The Biggest Extinction on Earth
- 30 Mar 2007
Volcanic evidence
Beneath the frozen Siberian landscape, thousands of square miles of lava were discovered. Known as the Siberian traps, these testify to the biggest and most destructive volcanic eruption the Earth has ever experienced.
The scale of the flood basalt is difficult to grasp. Two hundred and fifty thousand cubic miles of lava were spewed out over almost a million years. According to UCLs disaster scientist Bill McGuire, it would have been hell on Earth. You would have had huge fractures slashing the crust open, and very fluid lava more than 1000 degrees [C or F?] in temperature, fountaining out and pouring off in all directions. Any life around there would be burnt, he says.
Widespread consequences
But how did the Siberian traps affect life in the Karoo basin, on the other side of the world? The lava was certainly deadly, but scientists believe that the far-reaching effects of the Siberian traps lie in their ability to alter the Earths climate.

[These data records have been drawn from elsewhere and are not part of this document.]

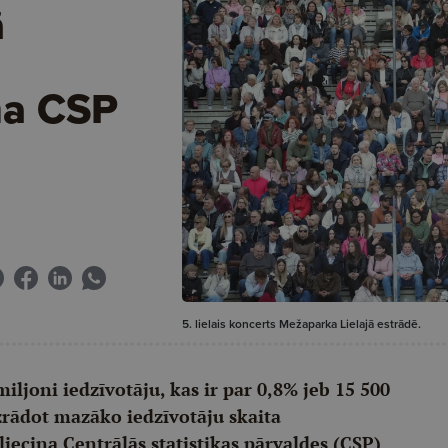
ā
ina CSP
5. lielais koncerts Mežaparka Lielajā estrādē.
iljoni iedzīvotāju, kas ir par 0,8% jeb 15 500
zrādot mazāko iedzīvotāju skaita
iecina Centrālās statistikas pārvaldes (CSP)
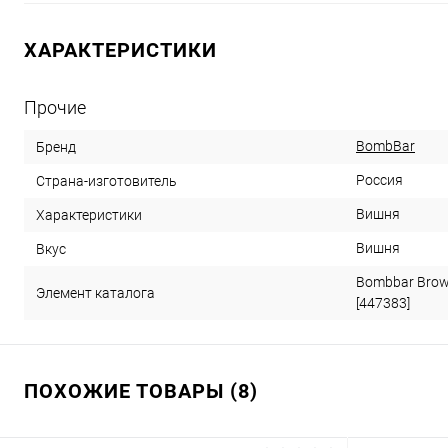
ХАРАКТЕРИСТИКИ
Прочие
BombBar
Бренд
Россия
Страна-изготовитель
Вишня
Характеристики
Вишня
Вкус
Bombbar Brown
Элемент каталога
[447383]
ПОХОЖИЕ ТОВАРЫ (8)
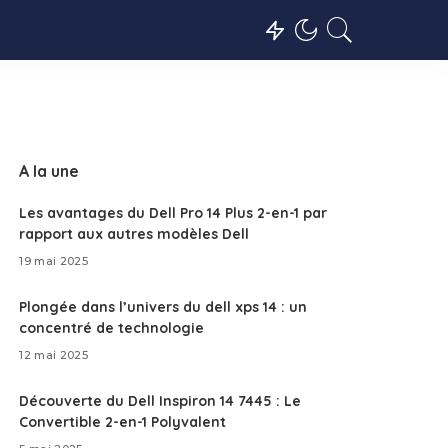
A la une
Les avantages du Dell Pro 14 Plus 2-en-1 par
rapport aux autres modèles Dell
19 mai 2025
Plongée dans l’univers du dell xps 14 : un
concentré de technologie
12 mai 2025
Découverte du Dell Inspiron 14 7445 : Le
Convertible 2-en-1 Polyvalent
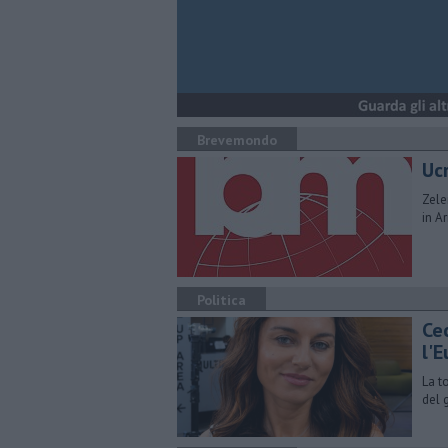
Brevemondo
Uc
Zele
in A
Politica
Cec
l'
La t
del 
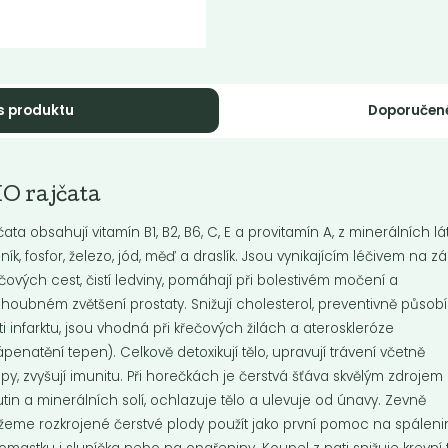
s produktu
Doporučen
ntálně nedostupné
Hummus s
O rajčata
loha Nebaleno
česnekem, 140 g
čata obsahují vitamín B1, B2, B6, C, E a provitamín A, z minerálních lá
Hummus s česnekem, 140 g
ník, fosfor, železo, jód, měď a draslík. Jsou vynikajícím léčivem na z
ových cest, čistí ledviny, pomáhají při bolestivém močení a
houbném zvětšení prostaty. Snižují cholesterol, preventivně působí
Do košíku:
0
45
(45
)
Kč
Kč
Kč
ti infarktu, jsou vhodná při křečových žilách a ateroskleróze
ápenatění tepen). Celkově detoxikují tělo, upravují trávení včetně
py, zvyšují imunitu. Při horečkách je čerstvá šťáva skvělým zdrojem
utin a minerálních solí, ochlazuje tělo a ulevuje od únavy. Zevně
eme rozkrojené čerstvé plody použít jako první pomoc na spáleni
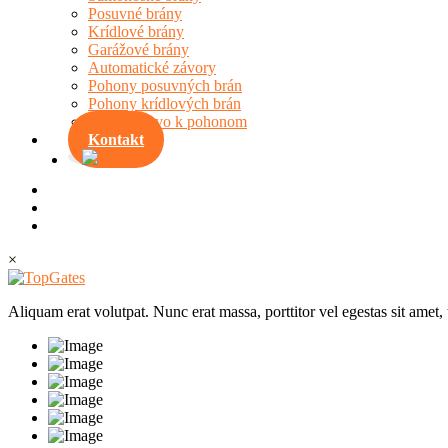
Posuvné brány
Krídlové brány
Garážové brány
Automatické závory
Pohony posuvných brán
Pohony krídlových brán
Príslušenstvo k pohonom
Kontakt
×
Aliquam erat volutpat. Nunc erat massa, porttitor vel egestas sit amet,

To understand the impact of this ancient flood basalt, its helpful to look at a more recent example: the Laki eruption of 1783. In this year, a 20-mile-long fissure spilled lava over 200 square miles of Iceland for a period of 8 months. Although no one actually died as a direct result of the lava flow, the flood basalt caused widespread destruction over the whole of Europe.
Along with red-hot lava, the Laki eruption spewed out 122 million tons of sulphur compounds. These combined with water vapour in the stratosphere to form tiny droplet clouds of sulphur dioxide. Acting like mirrors, the light-coloured droplets reflected sunlight back into space. Deprived of the suns heat and light, the entire northern hemisphere cooled. Temperatures dropped to 7ºC below the average in Iceland and in the western United States they dropped by 5ºC. The sulphur dioxide eventually fell to the Earth as acid rain which poisoned the struggling crops and eroded the soil. As a result, 50% of Icelands cattle perished and 20% of its population starved.
The Siberian traps were 250,000 times bigger than Laki. The Laki eruption actually covered a relatively small area, about a third the size of greater London. If we look at the Siberian flood basalts they covered a huge area. The deposits cover an area almost the size of the whole central part of Russia, something like the size of the United States, says McGuire.
Imagine the effects of Laki amplified two-and-a-half million times. The deadly belch of the Laki traps lasted for 8 months, but 250 million years ago, the massive slashes in the Earths crust let out their noxious gases for hundreds of thousands of years. The Siberian traps are the likely culprit for the extreme global climate change behind the mass extinction. A huge sulphuric sun-block brought darkness and savage cold. Many species perished from the sudden glaciation. Voracious acid rain gnawed vegetation for centuries on end.